All such projections are evolving frames of reference, held close to blot out the chaos of Darwin's 'tangled bank' of existence; to find meaning in one's own patch of it. The idea that such sectional perspectives can be more than relatively valid is clearly false. As Socrates soon found, his 'experts' were also equally in the dark about the 'the mechanics of rainfall'! It follows that the only hope for humanity is in creative aggregation of elements of such myths, realising all the time that the created aggregate is but another sectional perspective, albeit, with a wider and longer perspective than its antecedents.
The bottom line, as the Noah film seems to show, is that stewing in the internal machinations of the embroidery of the past is a pain in the arse!
The blurb for 'Inside the Neolithic Mind' by David Lewis-Williams and David Pearce says:
ReplyDelete"This brilliantly argued and elegantly written book examines the intricate web of belief, myth and society in the Neolithic period, arguably the most significant turning point in human history, when agriculture became a way of life and the society that we know today was born.Drawing on the latest research and recent discoveries, the authors skilfully link material on human consciousness, imagery and belief systems to propose provocative new theories about the causes of an ancient revolution in cosmology and the origins of social complexity. In doing so they create a fascinating neurological bridge to the mysterious thought-lives of the past and reveal the essence of a momentous period in human history."
Reviews were naturally mixed but most agreed that the authors broke new ground with the synthesis of neurobiology and archaeology. Lewis - Williams and Pearce proposed that early on in history humans experienced altered states of consciousness very likely through shamanistic practices including the use of psychoactive plants. Religion and myth followed such experience. John Lash with his long study and experience in shamanistic practice would concur with this.
Candace Pert was a American neuro scientist and pharmacologist who discovered the opiate receptor, the cellular binding site for endorphines in the brain. She deduced that the mind is not just the brain it is also in the body. Molecules called peptides are found in the brain, stomach, muscles, glands and major organs and send messages back and forth. The body is wired in ways we may not have imagined and still do not imagine. Pert's breakthrough led to a revolution in neuro science which led to increasing acceptance of the information -based brain model away from the more rigid structuralist model.
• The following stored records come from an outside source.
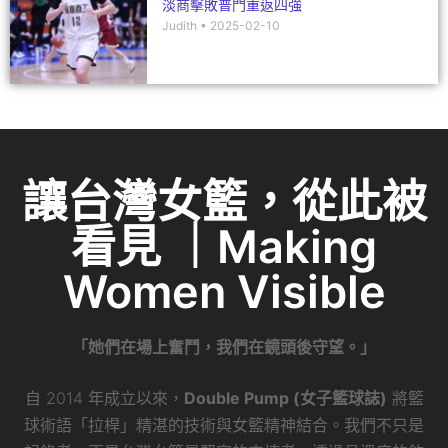
淡商擊敗普門重返四強
Judith
2025-02-10
讓台灣女籃，從此被
看見 ｜Making
Women Visible
「她們在場上奮鬥，我們在鏡頭後守望。」
自 2014 年成立以來，
Double Pump (女子籃球誌)
將籃
球術語「拉桿」精湛的技術與女籃精神結合。我們不只是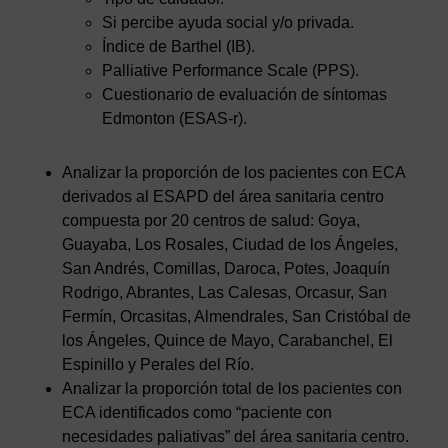
Si percibe ayuda social y/o privada.
Índice de Barthel (IB).
Palliative Performance Scale (PPS).
Cuestionario de evaluación de síntomas
Edmonton (ESAS-r).
Analizar la proporción de los pacientes con ECA
derivados al ESAPD del área sanitaria centro
compuesta por 20 centros de salud: Goya,
Guayaba, Los Rosales, Ciudad de los Ángeles,
San Andrés, Comillas, Daroca, Potes, Joaquín
Rodrigo, Abrantes, Las Calesas, Orcasur, San
Fermín, Orcasitas, Almendrales, San Cristóbal de
los Ángeles, Quince de Mayo, Carabanchel, El
Espinillo y Perales del Río.
Analizar la proporción total de los pacientes con
ECA identificados como “paciente con
necesidades paliativas” del área sanitaria centro.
What is so glorious exactly about the "mechanics of rainfall"? Understanding such mechanics has not prevented humans destroying their environment. A half way decent myth might have made a considerable difference to say nothing of the fluid and ever changing experiences gained in ritual application of such a myth.
The film had me reaching for my ancient sources to check up on. Including the final drunken scene. Which side did they come down on in terms of how Ham so offended Noah? No side really. And there are some interesting sides.
ReplyDeleteI agree this could have been more impressive. Mythical and magical as the twinkling CGI sky,scaled hound, and Avitar walking-army misled me into hoping for.
Do not agree we need a Central Myth for our culture (especially not an ancient Assyrian one!) How about a Central Virtue? Reason.